Stored records

· · ·

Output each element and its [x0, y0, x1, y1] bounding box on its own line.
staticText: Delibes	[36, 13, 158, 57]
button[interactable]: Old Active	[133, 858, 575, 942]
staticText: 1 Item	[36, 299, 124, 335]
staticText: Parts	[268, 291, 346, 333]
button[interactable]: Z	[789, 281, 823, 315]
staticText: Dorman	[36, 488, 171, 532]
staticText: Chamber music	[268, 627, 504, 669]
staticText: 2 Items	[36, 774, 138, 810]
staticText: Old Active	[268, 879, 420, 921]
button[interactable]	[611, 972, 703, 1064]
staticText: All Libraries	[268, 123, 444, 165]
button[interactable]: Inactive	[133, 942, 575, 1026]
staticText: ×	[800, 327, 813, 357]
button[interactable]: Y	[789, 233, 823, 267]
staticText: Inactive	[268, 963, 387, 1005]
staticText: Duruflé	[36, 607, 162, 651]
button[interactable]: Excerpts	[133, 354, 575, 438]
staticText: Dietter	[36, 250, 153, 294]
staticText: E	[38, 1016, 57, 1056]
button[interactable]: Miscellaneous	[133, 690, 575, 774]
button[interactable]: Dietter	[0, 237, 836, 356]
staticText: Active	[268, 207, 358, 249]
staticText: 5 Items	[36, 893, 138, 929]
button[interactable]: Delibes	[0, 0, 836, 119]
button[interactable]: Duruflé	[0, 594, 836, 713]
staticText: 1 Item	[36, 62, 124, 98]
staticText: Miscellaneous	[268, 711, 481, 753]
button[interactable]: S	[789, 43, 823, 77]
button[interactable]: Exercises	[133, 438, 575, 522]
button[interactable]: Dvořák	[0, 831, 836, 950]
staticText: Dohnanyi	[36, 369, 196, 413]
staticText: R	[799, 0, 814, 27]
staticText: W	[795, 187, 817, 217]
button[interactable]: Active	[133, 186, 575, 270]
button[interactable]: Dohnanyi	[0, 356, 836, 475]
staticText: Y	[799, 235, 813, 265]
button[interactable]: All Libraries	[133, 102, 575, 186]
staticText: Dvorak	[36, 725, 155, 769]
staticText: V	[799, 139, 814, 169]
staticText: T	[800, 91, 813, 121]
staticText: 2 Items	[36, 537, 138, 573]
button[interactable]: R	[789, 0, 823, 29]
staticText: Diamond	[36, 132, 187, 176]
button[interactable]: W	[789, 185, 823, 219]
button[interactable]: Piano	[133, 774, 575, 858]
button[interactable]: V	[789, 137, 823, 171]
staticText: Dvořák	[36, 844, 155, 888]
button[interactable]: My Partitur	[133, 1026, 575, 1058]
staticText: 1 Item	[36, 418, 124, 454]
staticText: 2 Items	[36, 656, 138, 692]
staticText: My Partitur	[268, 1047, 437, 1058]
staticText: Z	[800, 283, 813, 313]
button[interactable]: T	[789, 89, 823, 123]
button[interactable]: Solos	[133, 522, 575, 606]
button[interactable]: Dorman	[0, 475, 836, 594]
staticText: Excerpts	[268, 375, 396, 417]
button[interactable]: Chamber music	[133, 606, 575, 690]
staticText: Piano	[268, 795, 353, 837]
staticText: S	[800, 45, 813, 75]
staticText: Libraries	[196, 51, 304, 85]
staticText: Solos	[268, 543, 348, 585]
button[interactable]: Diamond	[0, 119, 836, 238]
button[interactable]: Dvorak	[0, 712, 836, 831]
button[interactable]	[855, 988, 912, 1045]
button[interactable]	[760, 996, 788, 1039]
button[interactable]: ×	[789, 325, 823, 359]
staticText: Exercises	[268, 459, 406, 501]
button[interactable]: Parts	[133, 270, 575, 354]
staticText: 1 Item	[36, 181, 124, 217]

· · ·

- Task details -
All of the entries need to be reproduced exactly; please write them out.

- Exercise solution -
Output each element and its [x0, y0, x1, y1] bounding box on its own line.
staticText: Delibes	[36, 13, 158, 57]
button[interactable]: Old Active	[133, 858, 575, 942]
staticText: 1 Item	[36, 299, 124, 335]
staticText: Parts	[268, 291, 346, 333]
button[interactable]: Z	[789, 281, 823, 315]
staticText: Dorman	[36, 488, 171, 532]
staticText: Chamber music	[268, 627, 504, 669]
staticText: 2 Items	[36, 774, 138, 810]
staticText: Old Active	[268, 879, 420, 921]
button[interactable]	[611, 972, 703, 1064]
staticText: All Libraries	[268, 123, 444, 165]
button[interactable]: Inactive	[133, 942, 575, 1026]
staticText: ×	[800, 327, 813, 357]
button[interactable]: Y	[789, 233, 823, 267]
staticText: Inactive	[268, 963, 387, 1005]
staticText: Duruflé	[36, 607, 162, 651]
button[interactable]: Excerpts	[133, 354, 575, 438]
staticText: Dietter	[36, 250, 153, 294]
staticText: E	[38, 1016, 57, 1056]
button[interactable]: Miscellaneous	[133, 690, 575, 774]
button[interactable]: Dietter	[0, 237, 836, 356]
staticText: Active	[268, 207, 358, 249]
staticText: 5 Items	[36, 893, 138, 929]
button[interactable]: Delibes	[0, 0, 836, 119]
button[interactable]: Duruflé	[0, 594, 836, 713]
staticText: 1 Item	[36, 62, 124, 98]
staticText: Miscellaneous	[268, 711, 481, 753]
button[interactable]: S	[789, 43, 823, 77]
button[interactable]: Exercises	[133, 438, 575, 522]
button[interactable]: Dvořák	[0, 831, 836, 950]
staticText: Dohnanyi	[36, 369, 196, 413]
staticText: R	[799, 0, 814, 27]
staticText: W	[795, 187, 817, 217]
button[interactable]: Active	[133, 186, 575, 270]
button[interactable]: Dohnanyi	[0, 356, 836, 475]
staticText: Y	[799, 235, 813, 265]
button[interactable]: All Libraries	[133, 102, 575, 186]
staticText: Dvorak	[36, 725, 155, 769]
staticText: V	[799, 139, 814, 169]
staticText: T	[800, 91, 813, 121]
staticText: 2 Items	[36, 537, 138, 573]
button[interactable]: R	[789, 0, 823, 29]
staticText: Diamond	[36, 132, 187, 176]
button[interactable]: W	[789, 185, 823, 219]
button[interactable]: Piano	[133, 774, 575, 858]
button[interactable]: V	[789, 137, 823, 171]
staticText: Dvořák	[36, 844, 155, 888]
button[interactable]: My Partitur	[133, 1026, 575, 1058]
staticText: 1 Item	[36, 418, 124, 454]
staticText: 2 Items	[36, 656, 138, 692]
staticText: My Partitur	[268, 1047, 437, 1058]
staticText: Z	[800, 283, 813, 313]
button[interactable]: T	[789, 89, 823, 123]
button[interactable]: Solos	[133, 522, 575, 606]
button[interactable]: Dorman	[0, 475, 836, 594]
staticText: Excerpts	[268, 375, 396, 417]
button[interactable]: Chamber music	[133, 606, 575, 690]
staticText: Piano	[268, 795, 353, 837]
staticText: S	[800, 45, 813, 75]
staticText: Libraries	[196, 51, 304, 85]
staticText: Solos	[268, 543, 348, 585]
button[interactable]: Diamond	[0, 119, 836, 238]
button[interactable]: Dvorak	[0, 712, 836, 831]
button[interactable]	[855, 988, 912, 1045]
button[interactable]	[760, 996, 788, 1039]
button[interactable]: ×	[789, 325, 823, 359]
staticText: Exercises	[268, 459, 406, 501]
button[interactable]: Parts	[133, 270, 575, 354]
staticText: 1 Item	[36, 181, 124, 217]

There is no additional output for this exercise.